The problem that some physicists warned about - what if the Large Hadron Collider finds Higgs, but nothing else very interesting - seems in danger of becoming a reality; and given that there's a more widespread acknowledgement than ever that string theory is an untestable waste of time (well, this is my impression, anyway), it seems that the physics community has fallen into a bit of a depression recently.
Here are a few pieces to back this up:
a. John Horgan wrote a great piece this month "How Physics Lost its Fizz", and his explanation of why he (used to) find physics so fascinating mirrors a lot of my own interests. But whether it deserves this full amount of pessimism still seems a bit unclear to me - the problem being that you never know what is just around the corner in both theory and experiment, although it certainly seems true that the era of building ever larger particle colliders is over.

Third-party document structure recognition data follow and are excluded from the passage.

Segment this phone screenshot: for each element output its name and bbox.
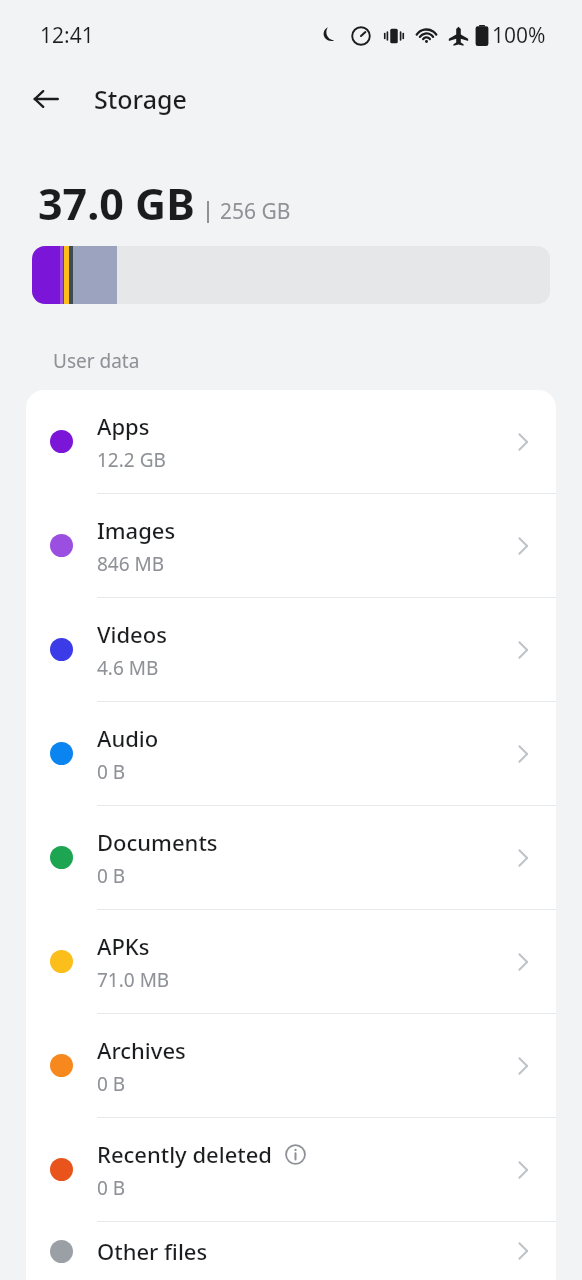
staticText: 0 B (97, 1175, 126, 1201)
staticText: 12:41 (40, 21, 94, 50)
button[interactable]: Documents (26, 806, 556, 909)
button[interactable]: Recently deleted (26, 1118, 556, 1221)
staticText: 71.0 MB (97, 967, 170, 993)
button[interactable]: Back (22, 75, 70, 123)
staticText: Videos (97, 619, 167, 649)
button[interactable]: Apps (26, 390, 556, 493)
staticText: 12.2 GB (97, 447, 166, 473)
staticText: Apps (97, 411, 150, 441)
button[interactable]: Images (26, 494, 556, 597)
button[interactable]: Info (282, 1141, 308, 1167)
staticText: APKs (97, 931, 150, 961)
staticText: Archives (97, 1035, 186, 1065)
button[interactable]: Other files (26, 1222, 556, 1280)
staticText: 37.0 GB (38, 174, 195, 233)
button[interactable]: Videos (26, 598, 556, 701)
staticText: Storage (94, 82, 187, 116)
staticText: 256 GB (220, 197, 291, 226)
staticText: Recently deleted (97, 1139, 272, 1169)
staticText: 0 B (97, 759, 126, 785)
button[interactable]: Audio (26, 702, 556, 805)
staticText: 0 B (97, 1071, 126, 1097)
staticText: Other files (97, 1236, 208, 1266)
staticText: 4.6 MB (97, 655, 159, 681)
staticText: Images (97, 515, 176, 545)
staticText: User data (53, 348, 140, 374)
staticText: 846 MB (97, 551, 165, 577)
button[interactable]: APKs (26, 910, 556, 1013)
button[interactable]: Archives (26, 1014, 556, 1117)
staticText: Documents (97, 827, 218, 857)
staticText: 100% (492, 21, 546, 50)
staticText: 0 B (97, 863, 126, 889)
staticText: Audio (97, 723, 159, 753)
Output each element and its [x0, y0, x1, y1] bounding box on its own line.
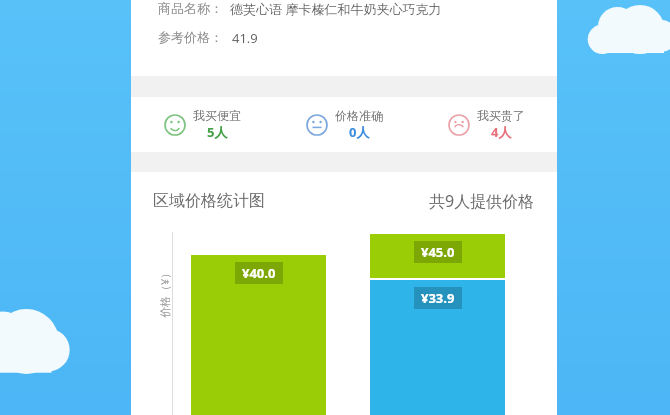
staticText: ¥40.0 [242, 264, 276, 282]
button[interactable]: 价格准确 [273, 104, 415, 145]
staticText: 商品名称： [158, 0, 223, 16]
staticText: 价格（¥） [157, 267, 172, 318]
other: 我买贵了 [448, 114, 470, 136]
staticText: 41.9 [232, 29, 258, 47]
staticText: 4人 [491, 123, 512, 141]
staticText: 价格准确 [335, 108, 383, 123]
staticText: 共9人提供价格 [429, 190, 535, 212]
staticText: ¥45.0 [421, 243, 455, 261]
staticText: 我买贵了 [477, 108, 525, 123]
staticText: 我买便宜 [193, 108, 241, 123]
staticText: 0人 [349, 123, 370, 141]
staticText: 参考价格： [158, 29, 223, 45]
other: 我买便宜 [164, 114, 186, 136]
staticText: 德芙心语 摩卡榛仁和牛奶夹心巧克力 [230, 0, 442, 18]
button[interactable]: 我买贵了 [415, 104, 557, 145]
other: 价格准确 [306, 114, 328, 136]
staticText: ¥33.9 [421, 289, 455, 307]
staticText: 区域价格统计图 [153, 191, 265, 211]
staticText: 5人 [207, 123, 228, 141]
button[interactable]: 我买便宜 [131, 104, 273, 145]
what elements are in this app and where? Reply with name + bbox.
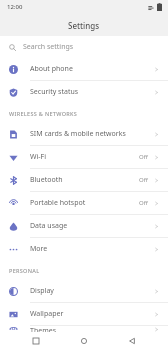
staticText: Themes bbox=[30, 326, 154, 332]
button[interactable]: Home bbox=[72, 332, 96, 350]
staticText: Off bbox=[139, 153, 148, 161]
staticText: Search settings bbox=[23, 42, 74, 52]
button[interactable]: More bbox=[0, 238, 168, 260]
button[interactable]: Security status bbox=[0, 81, 168, 103]
button[interactable]: SIM cards & mobile networks bbox=[0, 123, 168, 145]
staticText: Bluetooth bbox=[30, 175, 139, 185]
button[interactable]: About phone bbox=[0, 58, 168, 80]
staticText: Data usage bbox=[30, 221, 154, 231]
staticText: Wi-Fi bbox=[30, 152, 139, 162]
staticText: PERSONAL bbox=[9, 267, 40, 274]
staticText: Wallpaper bbox=[30, 309, 154, 319]
button[interactable]: Search settings bbox=[0, 36, 168, 58]
staticText: WIRELESS & NETWORKS bbox=[9, 110, 78, 117]
staticText: About phone bbox=[30, 64, 154, 74]
staticText: Off bbox=[139, 199, 148, 207]
button[interactable]: Recent apps bbox=[24, 332, 48, 350]
button[interactable]: Data usage bbox=[0, 215, 168, 237]
button[interactable]: Themes bbox=[0, 326, 168, 332]
staticText: Portable hotspot bbox=[30, 198, 139, 208]
staticText: SIM cards & mobile networks bbox=[30, 129, 154, 139]
staticText: Security status bbox=[30, 87, 154, 97]
staticText: More bbox=[30, 244, 154, 254]
staticText: Off bbox=[139, 176, 148, 184]
staticText: 12:00 bbox=[7, 3, 23, 11]
staticText: Settings bbox=[68, 20, 100, 31]
button[interactable]: Portable hotspot bbox=[0, 192, 168, 214]
button[interactable]: Wi-Fi bbox=[0, 146, 168, 168]
button[interactable]: Wallpaper bbox=[0, 303, 168, 325]
staticText: Display bbox=[30, 286, 154, 296]
button[interactable]: Back bbox=[120, 332, 144, 350]
button[interactable]: Display bbox=[0, 280, 168, 302]
button[interactable]: Bluetooth bbox=[0, 169, 168, 191]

b. Starts with a Bang notes that early inflation of the universe sets a natural limit on how far back you can see, as explained in the post "Physicists Must Accept That Some Things are Unknowable". Not a new idea, perhaps, but good to be reminded. (And by the way - I really don't quite understand the way inflation is so widely accepted when, at the same time, as far as I know, there is no clear understanding of what caused it. It has always seemed to me to have more than a touch of the Deus ex machina about it.)
c. You can also watch a Downfall parody video with a difference: Hitler doesn't get a postdoc in High Energy Theory. Somewhat amusing, and realistic, apparently.